REQUIREMENT: The task calls for the lines from the start of the entries below through the line with "sur ceux que vous souhaitez activer", given again verbatim, with every picture dropped.

Stored dataset items:
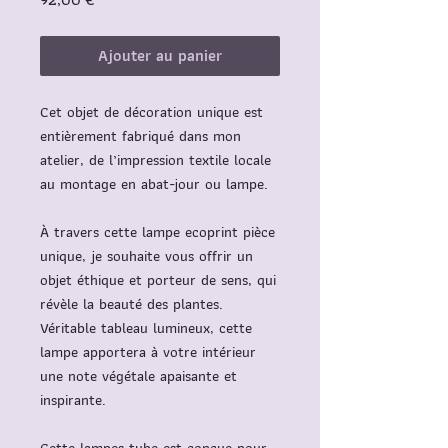
Ajouter au panier
Cet objet de décoration unique est
entièrement fabriqué dans mon
atelier, de l’impression textile locale
au montage en abat-jour ou lampe.
À travers cette lampe ecoprint pièce
unique, je souhaite vous offrir un
objet éthique et porteur de sens, qui
révèle la beauté des plantes.
Véritable tableau lumineux, cette
lampe apportera à votre intérieur
une note végétale apaisante et
inspirante.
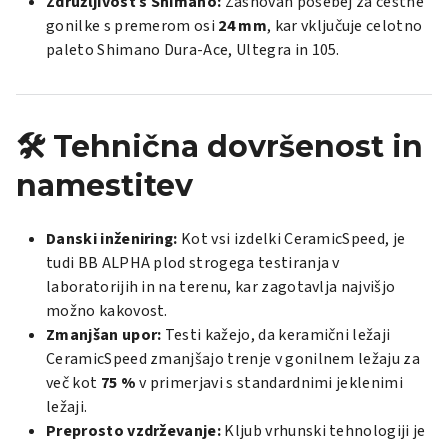
Združljivost s Shimano:
Zasnovan posebej za cestne
gonilke s premerom osi
24 mm
, kar vključuje celotno
paleto Shimano Dura-Ace, Ultegra in 105.
🛠️ Tehnična dovršenost in
namestitev
Danski inženiring:
Kot vsi izdelki CeramicSpeed, je
tudi BB ALPHA plod strogega testiranja v
laboratorijih in na terenu, kar zagotavlja najvišjo
možno kakovost.
Zmanjšan upor:
Testi kažejo, da keramični ležaji
CeramicSpeed zmanjšajo trenje v gonilnem ležaju za
več kot
75 %
v primerjavi s standardnimi jeklenimi
ležaji.
Preprosto vzdrževanje:
Kljub vrhunski tehnologiji je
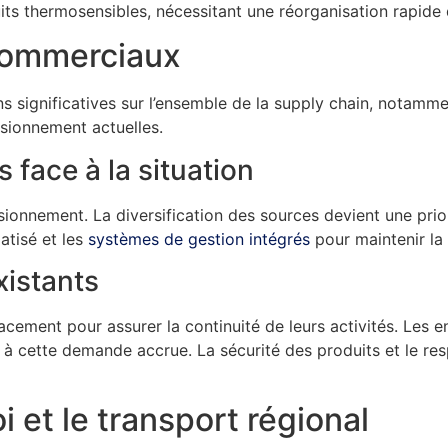
uits thermosensibles, nécessitant une réorganisation rapide 
 commerciaux
s significatives sur l’ensemble de la supply chain, notammen
isionnement actuelles.
 face à la situation
sionnement. La diversification des sources devient une prio
atisé et les
systèmes de gestion intégrés
pour maintenir la 
xistants
cement pour assurer la continuité de leurs activités. Les e
 à cette demande accrue. La sécurité des produits et le re
 et le transport régional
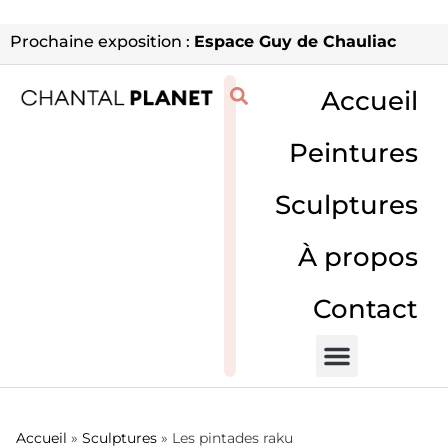
Prochaine exposition :
Espace Guy de Chauliac
Accueil
Peintures
Sculptures
À propos
Contact
Accueil
»
Sculptures
»
Les pintades raku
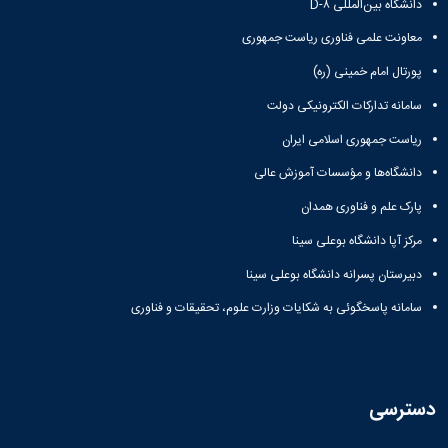
دانشگاه بین‌المللی D-۸
معاونت علمی فناوری ریاست جمهوری
پورتال امام خمینی (ره)
سامانه تدارکات الکترونیکی دولت
ریاست جمهوری اسلامی ایران
دانشگاه‌ها و مؤسسات آموزش عالی
پارک علم و فناوری همدان
مرکز آپا دانشگاه بوعلی سینا
دبیرستان پسرانه دانشگاه بوعلی سینا
سامانه پاسخگوئی به شکایات وزارت علوم، تحقیقات و فناوری
دسترسی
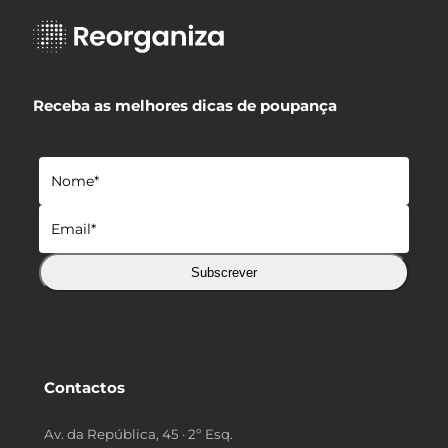
Receba as melhores dicas de poupança
Subscrever
Contactos
Av. da República, 45 · 2º Esq.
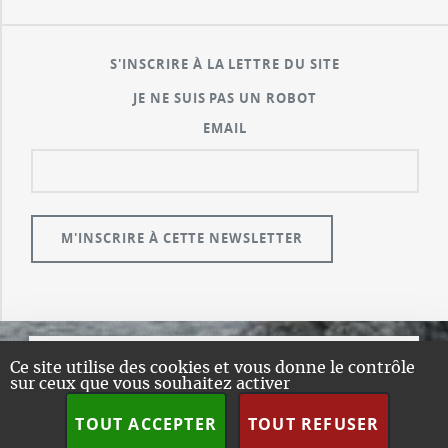
S'INSCRIRE À LA LETTRE DU SITE
JE NE SUIS PAS UN ROBOT
EMAIL
Ce site utilise des cookies et vous donne le contrôle
© GUALENI.COM
sur ceux que vous souhaitez activer
A PROPOS
TOUT ACCEPTER
TOUT REFUSER
PLAN DU SITE
DESIGN:
HTML5 UP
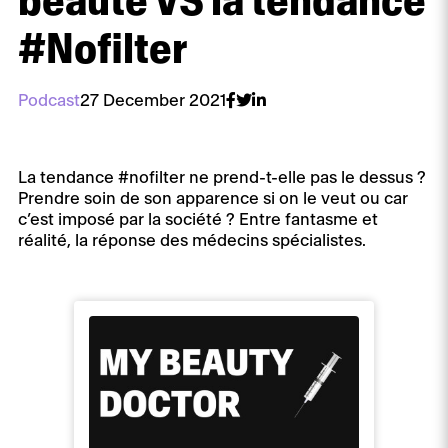
beauté VS la tendance
#Nofilter
Podcast
27 December 2021
La tendance #nofilter ne prend-t-elle pas le dessus ?
Prendre soin de son apparence si on le veut ou car
c’est imposé par la société ? Entre fantasme et
réalité, la réponse des médecins spécialistes.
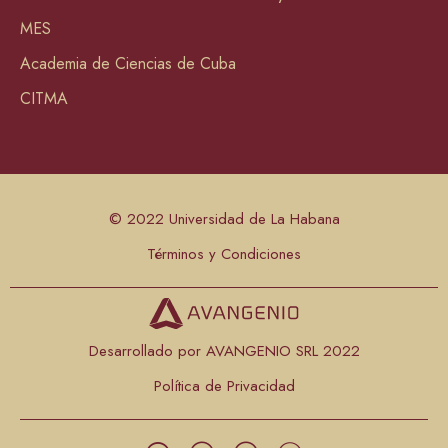
MES
Academia de Ciencias de Cuba
CITMA
© 2022 Universidad de La Habana
Términos y Condiciones
Desarrollado por AVANGENIO SRL 2022
Política de Privacidad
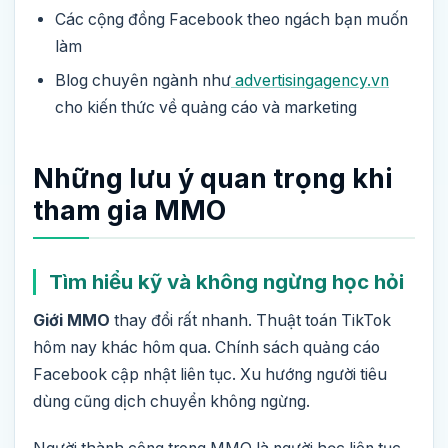
Các cộng đồng Facebook theo ngách bạn muốn
làm
Blog chuyên ngành như
advertisingagency.vn
cho kiến thức về quảng cáo và marketing
Những lưu ý quan trọng khi
tham gia MMO
Tìm hiểu kỹ và không ngừng học hỏi
Giới MMO
thay đổi rất nhanh. Thuật toán TikTok
hôm nay khác hôm qua. Chính sách quảng cáo
Facebook cập nhật liên tục. Xu hướng người tiêu
dùng cũng dịch chuyển không ngừng.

SOLUTION TO THIS PROBLEM:
Ajouter au panier
Cet objet de décoration unique est
entièrement fabriqué dans mon
atelier, de l’impression textile locale
au montage en abat-jour ou lampe.
À travers cette lampe ecoprint pièce
unique, je souhaite vous offrir un
objet éthique et porteur de sens, qui
révèle la beauté des plantes.
Véritable tableau lumineux, cette
lampe apportera à votre intérieur
une note végétale apaisante et
inspirante.
Združljivost s Shimano:
Zasnovan posebej za cestne
gonilke s premerom osi
24 mm
, kar vključuje celotno
paleto Shimano Dura-Ace, Ultegra in 105.
🛠️ Tehnična dovršenost in
namestitev
Danski inženiring:
Kot vsi izdelki CeramicSpeed, je
tudi BB ALPHA plod strogega testiranja v
laboratorijih in na terenu, kar zagotavlja najvišjo
možno kakovost.
Zmanjšan upor:
Testi kažejo, da keramični ležaji
CeramicSpeed zmanjšajo trenje v gonilnem ležaju za
več kot
75 %
v primerjavi s standardnimi jeklenimi
ležaji.
Preprosto vzdrževanje:
Kljub vrhunski tehnologiji je
uits thermosensibles, nécessitant une réorganisation rapide 
 commerciaux
s significatives sur l’ensemble de la supply chain, notammen
isionnement actuelles.
 face à la situation
sionnement. La diversification des sources devient une prio
atisé et les
systèmes de gestion intégrés
pour maintenir la 
xistants
cement pour assurer la continuité de leurs activités. Les e
 à cette demande accrue. La sécurité des produits et le re
 et le transport régional
Prochaine exposition :
Espace Guy de Chauliac
Accueil
Peintures
Sculptures
À propos
Contact
Accueil
»
Sculptures
»
Les pintades raku
دانشگاه بین‌المللی D-۸
معاونت علمی فناوری ریاست جمهوری
پورتال امام خمینی (ره)
سامانه تدارکات الکترونیکی دولت
ریاست جمهوری اسلامی ایران
دانشگاه‌ها و مؤسسات آموزش عالی
پارک علم و فناوری همدان
مرکز آپا دانشگاه بوعلی سینا
دبیرستان پسرانه دانشگاه بوعلی سینا
سامانه پاسخگوئی به شکایات وزارت علوم، تحقیقات و فناوری
دسترسی
Receba as melhores dicas de poupança
Subscrever
Contactos
Av. da República, 45 · 2º Esq.
S'INSCRIRE À LA LETTRE DU SITE
JE NE SUIS PAS UN ROBOT
EMAIL
Ce site utilise des cookies et vous donne le contrôle
© GUALENI.COM
sur ceux que vous souhaitez activer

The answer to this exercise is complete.